What inspired you to create your handmade furniture collection?
This collection is inspired by craft. When craftspeople build for themselves the result is often great design. By virtue of necessity, it’s usually honest, functional, minimal, well made, and unique. When creating this collection I wanted to make furniture that made good use of the materials around me, and furniture that I’d love as much now as I will many years from now.
How would you describe your style?
When you’re inspired by craft, your style follows suit. It’s been described as a contemporary take on traditional Japanese, Scandinavian, and Early American Shaker.
When craftspeople build for themselves the result is often great design. By virtue of necessity, it’s usually honest, functional, minimal, well made, and unique. When creating this collection I wanted to make furniture that made good use of the materials around me, and furniture that I’d love as much now as I will many years from now.
About The Collection – Peter Coolican
Is there a signature piece that represents your work? The kind that, if you had to point to only one, tells us the most about you as a designer and maker?
I think that the four pieces in the current line are all equally capable of speaking for me. They’ve all stemmed from the same inspirations and constraints and I’m equally proud of them all. But, if I had to choose just one, it would be the Palmerston. It was the first of the designs to come to fruition and as the simplest piece, it’s the clearest expression of my principles.
What’s your design process?
I usually start with a concept and do a whole bunch of quick sketches before progressing to full scale drawings and full scale prototyping. I find proportion so vital to design and you can only refine proportion so much in 2 dimensions or at small scale. The design really only begins to take shape after multiple rapid iterations. Building many prototypes also lets craft and materials naturally inform the design, rather than being forced on a design after the fact.
What challenges do you face as a maker and small business owner?
Cash is always the biggest challenge. Great design and great craftsmanship is just the foundation. To keep designing and making you need to find a way to support that work and there are a plethora of challenges that stem from that. I find myself wearing a lot of different hats and developing skills that I didn’t anticipate needed as a furniture maker.
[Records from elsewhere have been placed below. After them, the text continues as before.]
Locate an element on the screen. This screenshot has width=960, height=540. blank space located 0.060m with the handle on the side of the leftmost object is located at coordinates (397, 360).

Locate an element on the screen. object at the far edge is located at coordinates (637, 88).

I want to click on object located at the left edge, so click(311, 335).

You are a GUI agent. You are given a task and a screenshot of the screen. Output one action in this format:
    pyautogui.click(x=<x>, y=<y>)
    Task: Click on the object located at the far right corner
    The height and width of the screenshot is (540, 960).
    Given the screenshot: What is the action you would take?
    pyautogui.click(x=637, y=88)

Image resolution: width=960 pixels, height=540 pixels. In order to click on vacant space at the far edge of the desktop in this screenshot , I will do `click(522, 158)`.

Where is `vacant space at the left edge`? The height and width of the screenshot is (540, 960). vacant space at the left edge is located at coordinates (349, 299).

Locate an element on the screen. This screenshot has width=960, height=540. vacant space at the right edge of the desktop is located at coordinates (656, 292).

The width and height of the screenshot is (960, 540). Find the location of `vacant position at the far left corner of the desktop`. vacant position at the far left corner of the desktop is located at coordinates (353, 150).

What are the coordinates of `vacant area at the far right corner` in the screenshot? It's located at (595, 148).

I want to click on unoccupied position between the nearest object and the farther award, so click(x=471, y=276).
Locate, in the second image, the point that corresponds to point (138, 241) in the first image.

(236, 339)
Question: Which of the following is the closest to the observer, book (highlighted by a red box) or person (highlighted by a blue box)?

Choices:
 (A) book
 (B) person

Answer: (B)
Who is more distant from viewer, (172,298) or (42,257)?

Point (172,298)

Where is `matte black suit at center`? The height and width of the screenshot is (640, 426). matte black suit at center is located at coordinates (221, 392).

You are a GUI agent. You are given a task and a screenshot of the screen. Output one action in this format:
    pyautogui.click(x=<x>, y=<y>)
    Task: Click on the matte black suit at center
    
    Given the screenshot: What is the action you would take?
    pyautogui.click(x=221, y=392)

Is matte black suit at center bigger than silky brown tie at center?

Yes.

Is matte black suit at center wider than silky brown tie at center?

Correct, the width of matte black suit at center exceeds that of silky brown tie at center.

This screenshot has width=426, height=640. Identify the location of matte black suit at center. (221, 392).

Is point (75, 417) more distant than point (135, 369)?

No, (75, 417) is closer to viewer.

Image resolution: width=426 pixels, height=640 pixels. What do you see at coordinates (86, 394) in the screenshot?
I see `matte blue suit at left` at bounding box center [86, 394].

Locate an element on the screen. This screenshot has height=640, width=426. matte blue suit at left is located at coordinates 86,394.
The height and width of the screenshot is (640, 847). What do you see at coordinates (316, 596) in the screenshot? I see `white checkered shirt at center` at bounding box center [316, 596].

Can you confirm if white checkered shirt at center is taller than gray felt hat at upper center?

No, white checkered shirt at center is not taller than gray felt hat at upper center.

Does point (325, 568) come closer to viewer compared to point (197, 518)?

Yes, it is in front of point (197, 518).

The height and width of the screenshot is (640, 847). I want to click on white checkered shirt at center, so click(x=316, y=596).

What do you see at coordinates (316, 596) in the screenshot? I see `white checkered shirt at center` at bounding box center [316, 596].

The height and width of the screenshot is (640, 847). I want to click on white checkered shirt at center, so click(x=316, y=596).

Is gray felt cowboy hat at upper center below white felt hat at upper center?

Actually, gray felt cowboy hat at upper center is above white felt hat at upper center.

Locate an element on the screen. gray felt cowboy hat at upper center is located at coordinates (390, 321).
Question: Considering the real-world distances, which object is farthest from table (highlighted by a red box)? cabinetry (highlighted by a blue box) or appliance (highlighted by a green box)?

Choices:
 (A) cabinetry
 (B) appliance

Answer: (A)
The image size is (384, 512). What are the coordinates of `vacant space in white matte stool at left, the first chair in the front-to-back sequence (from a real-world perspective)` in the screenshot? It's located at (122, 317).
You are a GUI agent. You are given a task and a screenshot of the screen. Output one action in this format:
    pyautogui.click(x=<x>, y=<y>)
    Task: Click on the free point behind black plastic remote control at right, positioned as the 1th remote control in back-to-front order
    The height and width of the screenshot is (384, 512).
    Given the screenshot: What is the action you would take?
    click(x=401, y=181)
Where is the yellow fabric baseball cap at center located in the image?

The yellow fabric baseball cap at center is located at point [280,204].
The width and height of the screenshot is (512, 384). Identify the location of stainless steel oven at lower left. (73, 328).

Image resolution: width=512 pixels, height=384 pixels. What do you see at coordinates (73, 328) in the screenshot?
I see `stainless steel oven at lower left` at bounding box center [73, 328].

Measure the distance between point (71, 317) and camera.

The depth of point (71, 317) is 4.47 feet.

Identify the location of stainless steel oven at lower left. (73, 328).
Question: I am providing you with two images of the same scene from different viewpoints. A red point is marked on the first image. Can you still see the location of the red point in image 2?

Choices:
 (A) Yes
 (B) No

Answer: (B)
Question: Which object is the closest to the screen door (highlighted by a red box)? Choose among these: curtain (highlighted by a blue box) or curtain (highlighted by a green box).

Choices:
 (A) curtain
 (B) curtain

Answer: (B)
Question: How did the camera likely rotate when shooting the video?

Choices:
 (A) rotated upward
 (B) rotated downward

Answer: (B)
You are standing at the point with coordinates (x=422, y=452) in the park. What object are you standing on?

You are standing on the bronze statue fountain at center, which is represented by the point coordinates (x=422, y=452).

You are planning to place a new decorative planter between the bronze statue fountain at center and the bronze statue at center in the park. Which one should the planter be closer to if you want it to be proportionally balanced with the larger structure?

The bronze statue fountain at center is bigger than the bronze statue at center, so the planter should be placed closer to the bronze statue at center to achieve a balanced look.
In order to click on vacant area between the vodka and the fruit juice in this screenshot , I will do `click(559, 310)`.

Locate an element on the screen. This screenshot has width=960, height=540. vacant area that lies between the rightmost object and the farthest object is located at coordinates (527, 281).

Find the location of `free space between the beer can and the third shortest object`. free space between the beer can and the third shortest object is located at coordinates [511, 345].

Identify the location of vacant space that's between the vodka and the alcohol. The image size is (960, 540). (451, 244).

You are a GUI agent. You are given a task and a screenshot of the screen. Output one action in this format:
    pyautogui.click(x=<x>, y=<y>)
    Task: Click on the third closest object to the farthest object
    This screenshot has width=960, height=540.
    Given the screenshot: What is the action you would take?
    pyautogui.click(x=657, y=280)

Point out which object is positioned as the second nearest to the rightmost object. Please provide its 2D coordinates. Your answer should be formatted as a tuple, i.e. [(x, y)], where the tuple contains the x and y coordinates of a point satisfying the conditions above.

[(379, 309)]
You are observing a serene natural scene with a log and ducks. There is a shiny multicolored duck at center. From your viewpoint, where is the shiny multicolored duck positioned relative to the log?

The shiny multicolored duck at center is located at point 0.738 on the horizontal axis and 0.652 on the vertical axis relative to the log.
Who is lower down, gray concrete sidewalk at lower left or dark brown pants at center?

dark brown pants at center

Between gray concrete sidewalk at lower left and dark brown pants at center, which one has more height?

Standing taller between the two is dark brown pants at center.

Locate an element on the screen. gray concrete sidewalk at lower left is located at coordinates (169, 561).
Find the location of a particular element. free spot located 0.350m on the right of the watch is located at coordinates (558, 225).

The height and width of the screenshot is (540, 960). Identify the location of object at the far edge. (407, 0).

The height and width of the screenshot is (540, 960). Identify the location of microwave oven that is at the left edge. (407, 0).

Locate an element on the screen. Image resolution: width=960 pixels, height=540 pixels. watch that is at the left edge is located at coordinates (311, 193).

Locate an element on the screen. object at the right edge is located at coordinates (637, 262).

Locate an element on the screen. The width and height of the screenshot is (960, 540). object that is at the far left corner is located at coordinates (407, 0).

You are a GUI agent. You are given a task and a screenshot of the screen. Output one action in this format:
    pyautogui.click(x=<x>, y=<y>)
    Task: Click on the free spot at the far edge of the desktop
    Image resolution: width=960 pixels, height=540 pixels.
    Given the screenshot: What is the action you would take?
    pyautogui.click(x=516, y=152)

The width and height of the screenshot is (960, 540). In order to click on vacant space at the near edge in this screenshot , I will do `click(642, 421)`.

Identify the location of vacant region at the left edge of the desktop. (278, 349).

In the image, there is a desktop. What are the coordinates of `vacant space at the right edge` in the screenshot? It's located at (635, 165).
What are your preferred materials and why?
Wood is hard to beat for its strength, versatility, and warmth. Lately white oak has been my particular favourite for its grain and durability. I’m very excited to see how these pieces will look when they’re aged, worn, and loved.
Great design and great craftsmanship is just the foundation. To keep designing and making you need to find a way to support that work and there are a plethora of challenges that stem from that. I find myself wearing a lot of different hats and developing skills that I didn’t anticipate needed as a furniture maker.
About The Challenges – Peter Coolican
How has your handmade furniture collection been received?
So far so good! Our new pieces just debuted at the 2016 Interior Design Show here in Toronto to a great reception, including praise from local and international designers and was featured in various local and national media. The collection was awarded best exhibit in its category at the show.
How are you using social media to promote your work and connect with your customers?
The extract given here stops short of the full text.